▶ Problem details
Exact copies of all the entries are required, and no pictures should appear in them.

======== Record excerpts ========

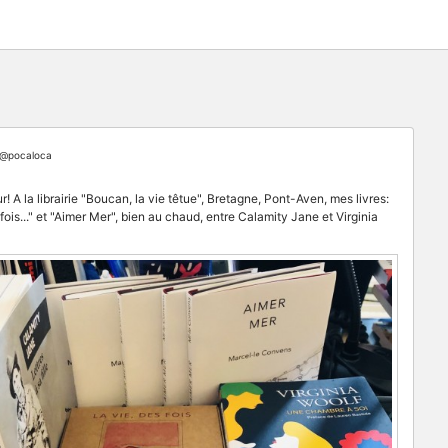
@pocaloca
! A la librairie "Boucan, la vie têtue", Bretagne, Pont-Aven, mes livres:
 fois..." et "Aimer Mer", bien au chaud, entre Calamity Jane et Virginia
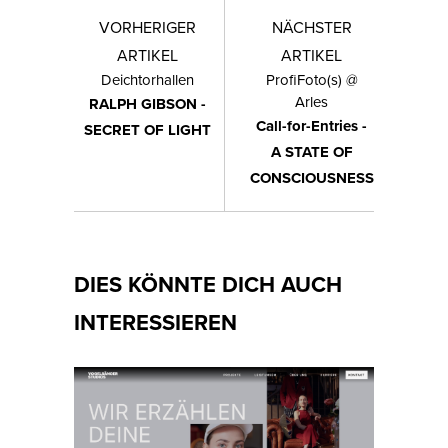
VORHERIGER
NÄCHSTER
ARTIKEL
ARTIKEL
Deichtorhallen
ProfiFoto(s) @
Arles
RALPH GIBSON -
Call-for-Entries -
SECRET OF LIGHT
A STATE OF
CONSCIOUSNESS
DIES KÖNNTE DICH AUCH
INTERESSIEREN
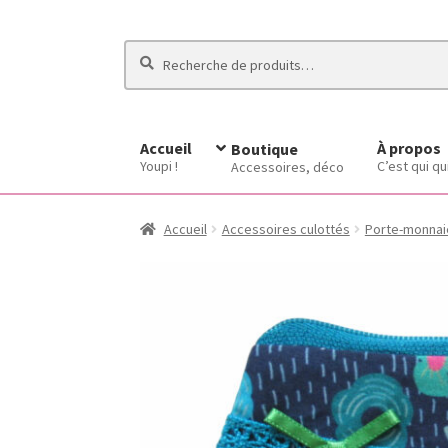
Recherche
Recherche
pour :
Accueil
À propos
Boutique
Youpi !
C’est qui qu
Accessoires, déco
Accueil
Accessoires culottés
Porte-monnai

========

▶ Solution to the exercise
@pocaloca
! A la librairie "Boucan, la vie têtue", Bretagne, Pont-Aven, mes livres:
 fois..." et "Aimer Mer", bien au chaud, entre Calamity Jane et Virginia
VORHERIGER
NÄCHSTER
ARTIKEL
ARTIKEL
Deichtorhallen
ProfiFoto(s) @
Arles
RALPH GIBSON -
Call-for-Entries -
SECRET OF LIGHT
A STATE OF
CONSCIOUSNESS
DIES KÖNNTE DICH AUCH
INTERESSIEREN
Recherche
Recherche
pour :
Accueil
À propos
Boutique
Youpi !
C’est qui qu
Accessoires, déco
Accueil
Accessoires culottés
Porte-monnai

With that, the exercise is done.